Prompt: Locate, in the data below, the line that contains "ивановском автовокзале. Евгений" and the line that contains "ставленников, которые всегда"; reproduce exactly those two lines and every line between them, nothing more.
_ _ _ _
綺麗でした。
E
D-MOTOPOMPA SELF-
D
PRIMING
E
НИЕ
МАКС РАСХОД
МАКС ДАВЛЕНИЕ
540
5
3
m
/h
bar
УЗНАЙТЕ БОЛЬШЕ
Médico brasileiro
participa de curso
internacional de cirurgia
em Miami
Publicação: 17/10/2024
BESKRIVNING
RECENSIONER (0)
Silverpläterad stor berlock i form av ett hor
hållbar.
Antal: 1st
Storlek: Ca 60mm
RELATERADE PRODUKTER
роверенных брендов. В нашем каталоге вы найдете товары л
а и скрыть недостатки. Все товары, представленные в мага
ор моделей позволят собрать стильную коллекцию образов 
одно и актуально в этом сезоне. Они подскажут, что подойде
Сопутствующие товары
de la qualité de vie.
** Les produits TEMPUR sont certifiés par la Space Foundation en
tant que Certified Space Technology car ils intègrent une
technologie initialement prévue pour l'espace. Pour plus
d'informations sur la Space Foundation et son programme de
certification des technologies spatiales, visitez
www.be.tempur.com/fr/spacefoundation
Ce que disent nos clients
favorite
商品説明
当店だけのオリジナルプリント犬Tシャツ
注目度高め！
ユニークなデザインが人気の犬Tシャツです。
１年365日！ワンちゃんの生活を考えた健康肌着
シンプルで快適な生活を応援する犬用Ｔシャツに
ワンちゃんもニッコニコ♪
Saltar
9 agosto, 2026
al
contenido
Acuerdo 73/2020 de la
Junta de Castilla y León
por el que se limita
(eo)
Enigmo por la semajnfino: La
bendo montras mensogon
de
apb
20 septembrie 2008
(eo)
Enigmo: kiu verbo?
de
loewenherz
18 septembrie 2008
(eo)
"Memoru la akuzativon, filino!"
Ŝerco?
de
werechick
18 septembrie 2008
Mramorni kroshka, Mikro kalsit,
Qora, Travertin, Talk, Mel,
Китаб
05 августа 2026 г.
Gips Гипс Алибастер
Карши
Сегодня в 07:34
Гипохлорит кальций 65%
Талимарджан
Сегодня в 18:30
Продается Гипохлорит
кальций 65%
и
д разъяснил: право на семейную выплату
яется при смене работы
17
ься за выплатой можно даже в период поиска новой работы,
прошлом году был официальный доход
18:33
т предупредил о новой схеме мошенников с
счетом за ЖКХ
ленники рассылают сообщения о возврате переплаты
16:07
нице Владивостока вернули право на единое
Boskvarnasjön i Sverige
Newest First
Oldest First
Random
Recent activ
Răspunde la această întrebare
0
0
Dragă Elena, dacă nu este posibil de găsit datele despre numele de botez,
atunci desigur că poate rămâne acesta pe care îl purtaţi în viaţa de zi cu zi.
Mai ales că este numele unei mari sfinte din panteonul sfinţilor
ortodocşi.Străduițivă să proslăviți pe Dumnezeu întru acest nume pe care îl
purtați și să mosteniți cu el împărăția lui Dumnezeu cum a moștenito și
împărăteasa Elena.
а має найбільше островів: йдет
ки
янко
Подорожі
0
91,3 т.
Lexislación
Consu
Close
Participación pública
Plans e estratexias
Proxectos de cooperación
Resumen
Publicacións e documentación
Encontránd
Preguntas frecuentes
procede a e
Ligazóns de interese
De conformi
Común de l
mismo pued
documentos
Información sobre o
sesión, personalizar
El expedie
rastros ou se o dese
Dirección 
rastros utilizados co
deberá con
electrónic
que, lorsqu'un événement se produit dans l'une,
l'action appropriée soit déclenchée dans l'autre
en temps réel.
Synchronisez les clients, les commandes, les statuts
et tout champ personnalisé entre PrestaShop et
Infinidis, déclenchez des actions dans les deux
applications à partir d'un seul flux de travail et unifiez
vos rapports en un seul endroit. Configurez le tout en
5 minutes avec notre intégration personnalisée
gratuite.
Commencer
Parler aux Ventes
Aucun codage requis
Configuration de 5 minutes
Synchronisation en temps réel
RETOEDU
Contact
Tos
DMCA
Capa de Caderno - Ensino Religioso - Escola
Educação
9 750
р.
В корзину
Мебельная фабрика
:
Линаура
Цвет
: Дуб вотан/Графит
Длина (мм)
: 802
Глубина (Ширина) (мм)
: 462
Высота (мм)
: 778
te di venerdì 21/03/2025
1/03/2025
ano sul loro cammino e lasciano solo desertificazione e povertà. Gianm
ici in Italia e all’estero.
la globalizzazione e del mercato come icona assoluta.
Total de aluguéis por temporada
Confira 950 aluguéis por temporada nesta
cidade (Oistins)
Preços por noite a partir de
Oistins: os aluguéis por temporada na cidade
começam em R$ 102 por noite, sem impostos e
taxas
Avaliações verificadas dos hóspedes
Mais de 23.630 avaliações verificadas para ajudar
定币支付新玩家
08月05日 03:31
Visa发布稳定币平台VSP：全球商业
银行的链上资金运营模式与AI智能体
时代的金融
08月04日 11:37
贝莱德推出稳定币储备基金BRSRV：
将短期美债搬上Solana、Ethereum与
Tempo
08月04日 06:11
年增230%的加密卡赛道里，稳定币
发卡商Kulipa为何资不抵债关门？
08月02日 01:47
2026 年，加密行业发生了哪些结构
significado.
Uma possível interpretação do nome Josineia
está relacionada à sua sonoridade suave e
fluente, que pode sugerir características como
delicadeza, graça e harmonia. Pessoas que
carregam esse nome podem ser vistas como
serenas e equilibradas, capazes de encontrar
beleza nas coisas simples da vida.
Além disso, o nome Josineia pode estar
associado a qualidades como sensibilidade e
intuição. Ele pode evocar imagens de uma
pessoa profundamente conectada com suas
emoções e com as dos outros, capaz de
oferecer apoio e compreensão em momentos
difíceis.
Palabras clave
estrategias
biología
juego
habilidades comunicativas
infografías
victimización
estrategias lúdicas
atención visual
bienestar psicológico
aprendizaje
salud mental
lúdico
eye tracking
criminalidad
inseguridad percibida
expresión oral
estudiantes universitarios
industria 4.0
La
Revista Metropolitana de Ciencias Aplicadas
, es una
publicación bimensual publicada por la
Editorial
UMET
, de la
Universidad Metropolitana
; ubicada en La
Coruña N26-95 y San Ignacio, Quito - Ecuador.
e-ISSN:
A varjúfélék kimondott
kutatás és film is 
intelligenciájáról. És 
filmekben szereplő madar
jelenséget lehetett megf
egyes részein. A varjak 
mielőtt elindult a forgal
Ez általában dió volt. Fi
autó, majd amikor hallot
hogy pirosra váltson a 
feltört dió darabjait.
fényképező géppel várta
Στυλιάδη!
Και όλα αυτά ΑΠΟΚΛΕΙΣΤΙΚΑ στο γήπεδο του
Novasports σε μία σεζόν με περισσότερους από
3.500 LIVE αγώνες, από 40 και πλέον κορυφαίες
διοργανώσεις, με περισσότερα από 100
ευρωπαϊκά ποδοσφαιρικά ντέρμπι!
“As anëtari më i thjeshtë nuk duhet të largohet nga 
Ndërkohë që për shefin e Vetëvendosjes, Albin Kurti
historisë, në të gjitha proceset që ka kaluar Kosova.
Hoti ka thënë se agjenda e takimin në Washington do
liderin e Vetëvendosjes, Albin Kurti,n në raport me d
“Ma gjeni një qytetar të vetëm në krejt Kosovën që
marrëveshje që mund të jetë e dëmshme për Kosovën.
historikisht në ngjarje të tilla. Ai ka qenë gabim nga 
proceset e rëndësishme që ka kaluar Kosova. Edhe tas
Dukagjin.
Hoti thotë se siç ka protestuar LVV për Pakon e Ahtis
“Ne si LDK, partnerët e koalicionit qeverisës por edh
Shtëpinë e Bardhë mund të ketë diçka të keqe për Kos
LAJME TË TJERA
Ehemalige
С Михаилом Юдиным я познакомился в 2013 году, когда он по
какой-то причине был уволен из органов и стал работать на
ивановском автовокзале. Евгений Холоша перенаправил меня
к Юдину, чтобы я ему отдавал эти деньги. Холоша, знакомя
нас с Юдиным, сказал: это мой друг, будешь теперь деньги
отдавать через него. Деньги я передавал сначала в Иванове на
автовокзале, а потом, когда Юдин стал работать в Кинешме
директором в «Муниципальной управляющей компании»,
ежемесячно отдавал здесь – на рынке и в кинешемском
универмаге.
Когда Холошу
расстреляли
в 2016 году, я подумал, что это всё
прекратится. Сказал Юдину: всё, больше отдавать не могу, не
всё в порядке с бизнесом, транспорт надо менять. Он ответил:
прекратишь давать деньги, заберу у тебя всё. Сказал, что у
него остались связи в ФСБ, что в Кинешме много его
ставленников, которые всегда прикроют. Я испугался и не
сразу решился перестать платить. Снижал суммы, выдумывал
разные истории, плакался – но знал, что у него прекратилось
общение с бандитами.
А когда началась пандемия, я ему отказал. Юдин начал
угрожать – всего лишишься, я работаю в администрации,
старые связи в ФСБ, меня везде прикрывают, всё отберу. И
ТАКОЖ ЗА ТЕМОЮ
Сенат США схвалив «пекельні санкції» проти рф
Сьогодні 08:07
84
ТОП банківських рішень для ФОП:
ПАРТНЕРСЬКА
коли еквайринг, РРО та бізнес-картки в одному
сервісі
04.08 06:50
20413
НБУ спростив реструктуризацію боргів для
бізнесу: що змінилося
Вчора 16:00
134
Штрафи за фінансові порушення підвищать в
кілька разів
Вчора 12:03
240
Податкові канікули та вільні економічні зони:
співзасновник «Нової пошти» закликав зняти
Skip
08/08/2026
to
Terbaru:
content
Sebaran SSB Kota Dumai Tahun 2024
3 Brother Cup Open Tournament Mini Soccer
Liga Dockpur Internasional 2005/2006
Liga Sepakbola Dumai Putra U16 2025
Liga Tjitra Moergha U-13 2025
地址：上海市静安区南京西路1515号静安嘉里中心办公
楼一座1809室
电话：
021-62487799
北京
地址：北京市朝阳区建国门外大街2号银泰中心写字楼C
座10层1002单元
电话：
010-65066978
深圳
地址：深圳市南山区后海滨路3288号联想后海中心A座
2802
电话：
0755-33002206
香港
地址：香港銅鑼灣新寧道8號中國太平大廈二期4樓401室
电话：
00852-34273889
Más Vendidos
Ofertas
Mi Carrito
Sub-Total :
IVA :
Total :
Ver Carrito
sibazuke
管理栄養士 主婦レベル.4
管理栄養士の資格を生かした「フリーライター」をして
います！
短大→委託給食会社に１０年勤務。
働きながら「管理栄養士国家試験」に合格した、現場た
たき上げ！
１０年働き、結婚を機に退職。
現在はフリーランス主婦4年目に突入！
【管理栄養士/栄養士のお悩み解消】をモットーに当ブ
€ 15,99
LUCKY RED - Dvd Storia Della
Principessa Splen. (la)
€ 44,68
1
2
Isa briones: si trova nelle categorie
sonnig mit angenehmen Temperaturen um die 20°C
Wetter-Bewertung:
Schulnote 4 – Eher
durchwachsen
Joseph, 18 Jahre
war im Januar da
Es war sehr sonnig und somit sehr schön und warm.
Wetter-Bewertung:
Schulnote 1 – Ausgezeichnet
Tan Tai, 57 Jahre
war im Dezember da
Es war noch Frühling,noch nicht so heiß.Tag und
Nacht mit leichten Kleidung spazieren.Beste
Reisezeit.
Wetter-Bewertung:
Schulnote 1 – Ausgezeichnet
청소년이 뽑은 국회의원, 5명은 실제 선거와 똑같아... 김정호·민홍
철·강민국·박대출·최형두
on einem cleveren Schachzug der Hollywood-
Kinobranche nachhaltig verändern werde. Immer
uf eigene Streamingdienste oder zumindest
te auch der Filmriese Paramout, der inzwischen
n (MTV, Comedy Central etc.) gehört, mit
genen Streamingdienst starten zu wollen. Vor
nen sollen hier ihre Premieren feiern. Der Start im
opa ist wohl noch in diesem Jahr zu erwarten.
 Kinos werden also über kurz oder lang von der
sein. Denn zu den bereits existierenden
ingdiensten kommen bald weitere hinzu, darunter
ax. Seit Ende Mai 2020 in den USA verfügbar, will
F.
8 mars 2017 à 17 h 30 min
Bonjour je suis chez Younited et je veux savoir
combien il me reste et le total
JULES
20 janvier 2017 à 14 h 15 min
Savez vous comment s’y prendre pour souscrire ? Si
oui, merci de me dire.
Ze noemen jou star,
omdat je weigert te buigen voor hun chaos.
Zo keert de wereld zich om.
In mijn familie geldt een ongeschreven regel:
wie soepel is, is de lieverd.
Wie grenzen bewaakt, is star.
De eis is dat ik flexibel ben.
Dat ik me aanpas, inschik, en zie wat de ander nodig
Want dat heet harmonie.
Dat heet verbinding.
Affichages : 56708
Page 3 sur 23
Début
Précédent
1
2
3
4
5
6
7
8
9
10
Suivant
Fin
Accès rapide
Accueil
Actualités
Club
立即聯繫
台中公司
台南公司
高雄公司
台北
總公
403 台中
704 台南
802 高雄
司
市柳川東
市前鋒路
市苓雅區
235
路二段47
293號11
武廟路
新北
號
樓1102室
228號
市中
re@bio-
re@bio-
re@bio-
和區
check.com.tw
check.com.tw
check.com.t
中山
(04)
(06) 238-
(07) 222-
_ _ _ _
Task solution:
ивановском автовокзале. Евгений Холоша перенаправил меня
к Юдину, чтобы я ему отдавал эти деньги. Холоша, знакомя
нас с Юдиным, сказал: это мой друг, будешь теперь деньги
отдавать через него. Деньги я передавал сначала в Иванове на
автовокзале, а потом, когда Юдин стал работать в Кинешме
директором в «Муниципальной управляющей компании»,
ежемесячно отдавал здесь – на рынке и в кинешемском
универмаге.
Когда Холошу
расстреляли
в 2016 году, я подумал, что это всё
прекратится. Сказал Юдину: всё, больше отдавать не могу, не
всё в порядке с бизнесом, транспорт надо менять. Он ответил:
прекратишь давать деньги, заберу у тебя всё. Сказал, что у
него остались связи в ФСБ, что в Кинешме много его
ставленников, которые всегда прикроют. Я испугался и не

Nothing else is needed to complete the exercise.